As each individual turbine would be the height of Blackpool Tower, that statement is hard to refute. It is true regardless of your views on climate change or the aesthetics of wind installations.

Anyone doubting the impact of wind farms should note that they are banned from UK national parks, to protect the scenery.

So here are two key questions for the Isle of Man:

1) How much do we value the existing landscape of the Manx hills? It can be seen as special and precious, like a national park, or as expendable empty ground.

2) If we want to conserve that landscape but still fight against global warming, what are the alternatives to the proposed onshore wind farm?

These are big questions about political priorities and the future character of our island.

Instead of addressing them early on, the government seems to be waiting for the planning system to provide answers.

The Manx Utilities Authority has shortlisted two sites for onshore turbines, Druidale in the north and Earystane in the south. Both are in the midst of some of the Isle of Man’s finest upland scenery.

Each turbine including blades would be 150 metres or 500 feet tall, the same height as Peel Hill or Blackpool Tower. There could be up to twelve at Druidale or five at the more exposed and efficient Earystane site.

Either location has the potential to generate up to 30 per cent of the island’s electricity needs, says the MUA. Given the importance of renewable energy, that is a powerful proposition.

But there is also a strong argument, obvious yet so far ignored by politicians, that onshore wind farms are an inappropriate solution for the Isle of Man.

The problem is that these huge industrial structures would have a disproportionate impact in such a small scale topography. A wind farm at Earystane, for example, would dominate the entire south-west corner of the island.

The handful of Manx hills are the only ones we have got. Unlike our much larger neighbours we cannot spare swathes of moorland to be obliterated by turbines.

The uplands are defined by the rise and fall of their contours and skylines. The integrity of the landscape is lost when those outlines are broken by giant towers and blades. Other developments in the hills, like forestry plantations or reservoirs, do not have the same shattering effect.

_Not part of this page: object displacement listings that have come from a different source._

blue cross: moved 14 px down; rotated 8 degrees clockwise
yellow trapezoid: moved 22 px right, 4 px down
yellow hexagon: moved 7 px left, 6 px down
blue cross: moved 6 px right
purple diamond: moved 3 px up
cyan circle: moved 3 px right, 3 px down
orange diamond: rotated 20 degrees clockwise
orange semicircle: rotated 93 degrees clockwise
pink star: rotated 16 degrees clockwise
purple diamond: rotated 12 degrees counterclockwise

But the MUA has deadlines to meet and is aiming to have a wind farm up and running by the end of 2026. As the project is still subject to the planning process that is an ambitious target.

The planning journey will not be an easy one, if the Isle of Man Strategic Plan is anything to go by.

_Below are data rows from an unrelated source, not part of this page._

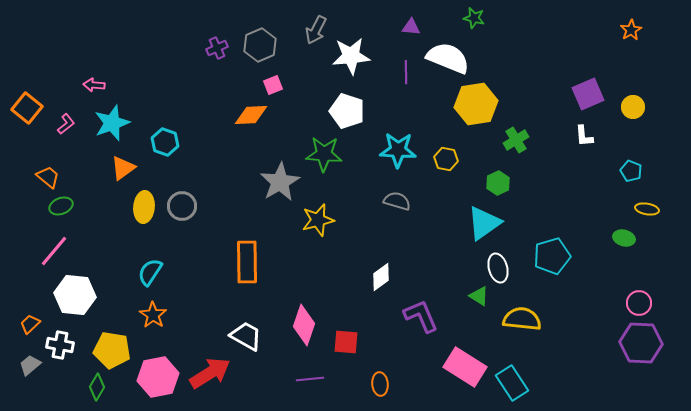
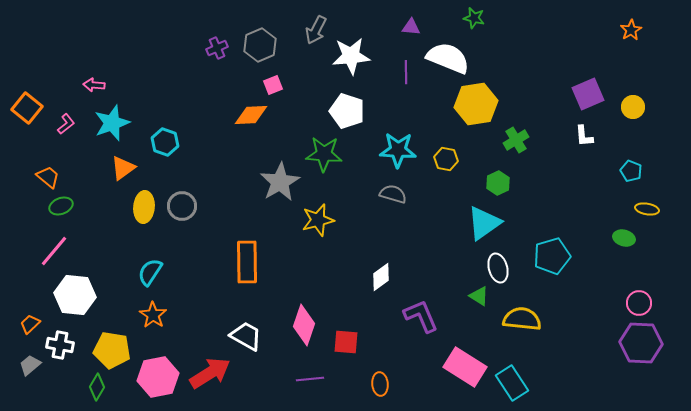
gray semicircle at (397, 201): moved 4 px left, 7 px up
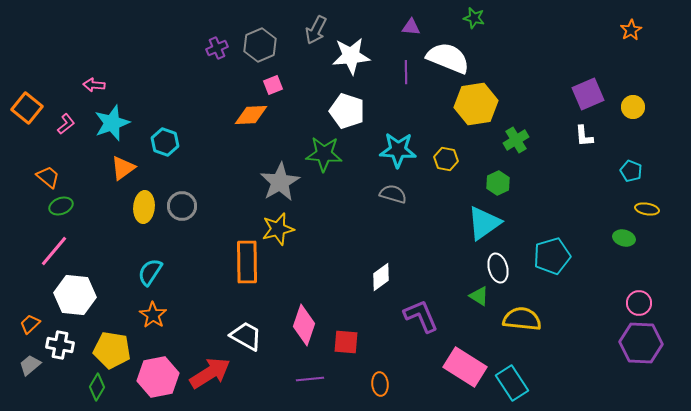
yellow star at (318, 220): moved 40 px left, 9 px down
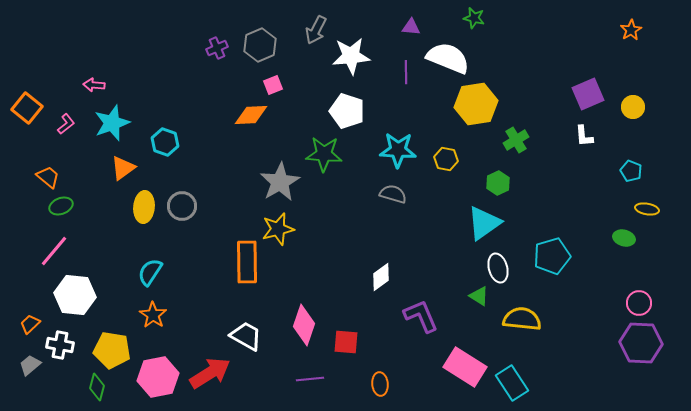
green diamond at (97, 387): rotated 16 degrees counterclockwise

This is the document, approved by Tynwald in 2016, which sets out the general principles and policies governing all land development. It is now under review by government, but the MUA scheme will presumably be progressed under its existing requirements.

The Strategic Plan notes that any feasible site for a wind farm ‘is likely to be exposed and have considerable visual impact.’

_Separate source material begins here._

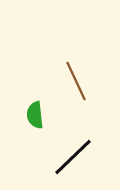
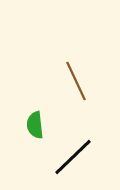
green semicircle: moved 10 px down
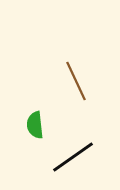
black line: rotated 9 degrees clockwise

It states that the planning authorities ‘will assess any proposals for wind turbine installations by weighing the benefits of using such renewable energy sources against the environmental impact arising in any particular site.’

The document adds: ‘It is likely that the visual impact would be less detrimental on a coastal site than on a rural or upland one.’

The Strategic Plan goes on to declare: ‘The environmental impact of any proposals for alternative or renewable energy sources must be given similar scrutiny to other development proposals and not a lower test on the grounds that they are more environmentally friendly in energy terms.’

On the value of the island’s rural environment the Plan is unequivocal: ‘The countryside and its ecology will be protected for its own sake. Development which would adversely affect the countryside will not be permitted unless there is an over-riding national need in land use planning terms which outweighs the requirement to protect those areas and for which there is no reasonable and acceptable alternative.’

While an upland wind farm would adversely affect the countryside there is also an over-riding national need to access renewable energy. But is there really ‘no reasonable and acceptable alternative’?

That is the crucial question in this debate.